Molecular Testing from Cytology Samples

FISH (fluorescence in situ hybridization) on cytology specimens detects chromosomal abnormalities. UroVysion FISH (chromosomes 3, 7, 17 and 9p21) increases sensitivity for urothelial carcinoma in urine cytology. ALK break-apart FISH on lung FNA cell blocks identifies ALK-rearranged adenocarcinoma.

PCR-based testing on cytology samples detects mutations (EGFR, KRAS, BRAF), viral DNA (HPV, EBV, CMV), and clonality (IgH and TCR gene rearrangements for lymphoma). DNA from cytology slides or cell blocks is adequate for most PCR applications. Sensitivity is comparable to histology samples.

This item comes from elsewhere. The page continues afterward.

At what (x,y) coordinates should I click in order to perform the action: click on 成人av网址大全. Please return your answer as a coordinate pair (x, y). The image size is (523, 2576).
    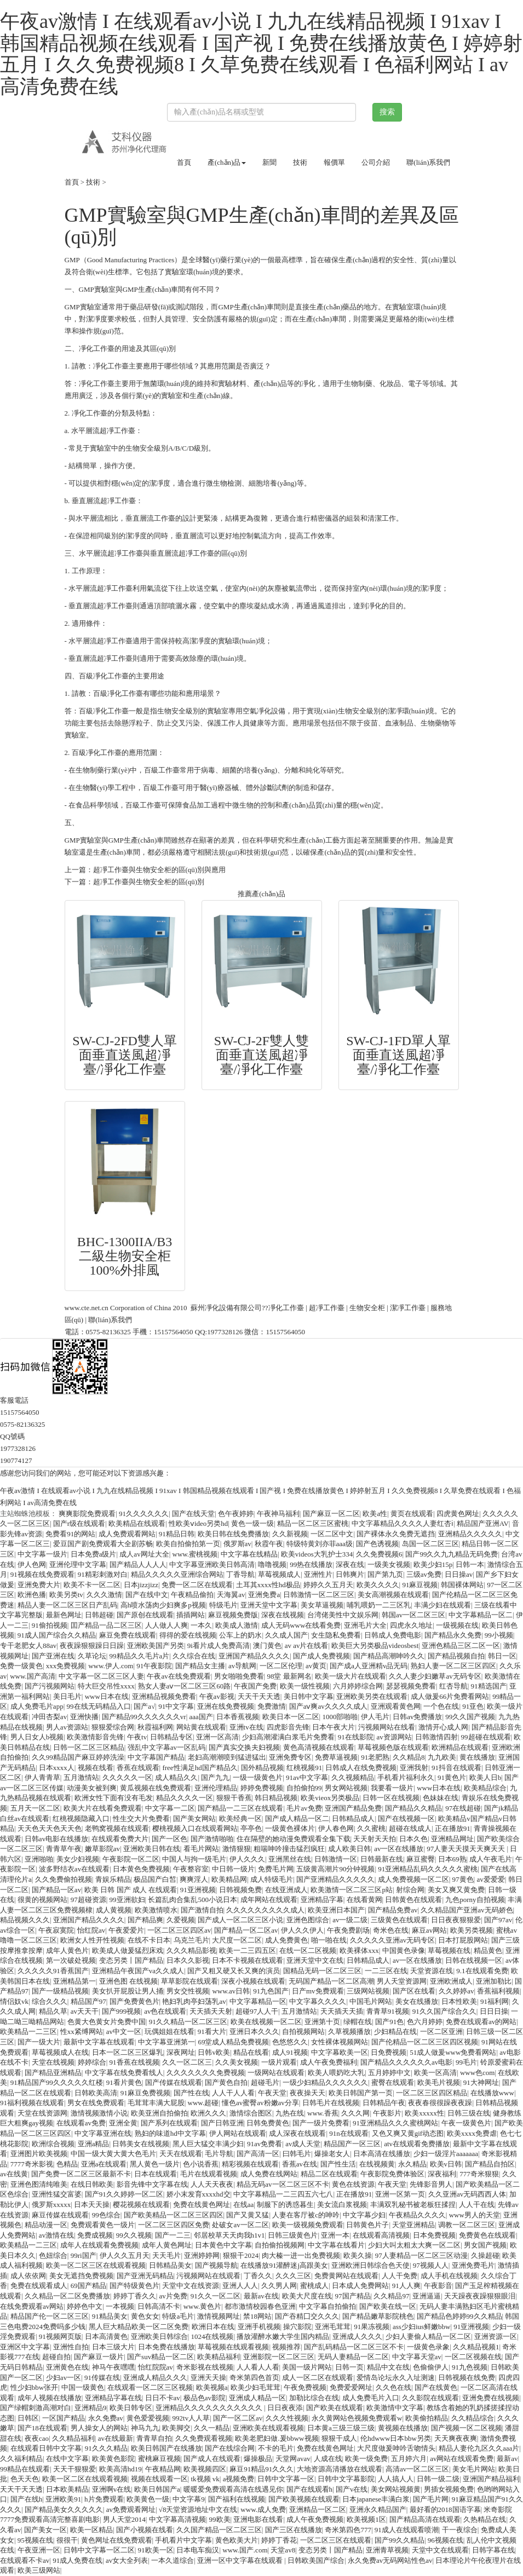     Looking at the image, I should click on (144, 1554).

Next-generation sequencing (NGS) — cell blocks from FNA and effusion specimens provide sufficient DNA for targeted NGS panels (50-500 genes). Comprehensive genomic profiling from cytology samples guides targeted therapy selection. Success rates (adequate DNA for NGS) exceed 90% when cell blocks contain at least 20% tumor cellularity.

Quality and Validation

Molecular testing on cytology specimens requires validation against histology or known mutation status. Pre-analytic variables include fixative type (methanol-based PreservCyt vs. ethanol), storage time and temperature, and cell concentration. Laboratories must establish minimal cellularity requirements and document sample adequacy for molecular testing. Quality assurance programs include proficiency testing for molecular assays on cytology material.

Future Directions

Digital cytology — whole slide imaging of LBC slides enables remote review, computer-assisted screening, and artificial intelligence-based detection of abnormal cells. Multiplex biomarker panels — protein (IHC) and nucleic acid (FISH, mutation) analysis from the same cell block provides integrated diagnosis and therapy selection. Circulating tumor cells (CTCs) and liquid biopsy (cell-free DNA from blood) are extending cytology beyond solid tissue sampling to non-invasive cancer detection and monitoring. These technologies complement rather than replace traditional cytomorphology, and their interpretation requires integration with clinical and imaging context.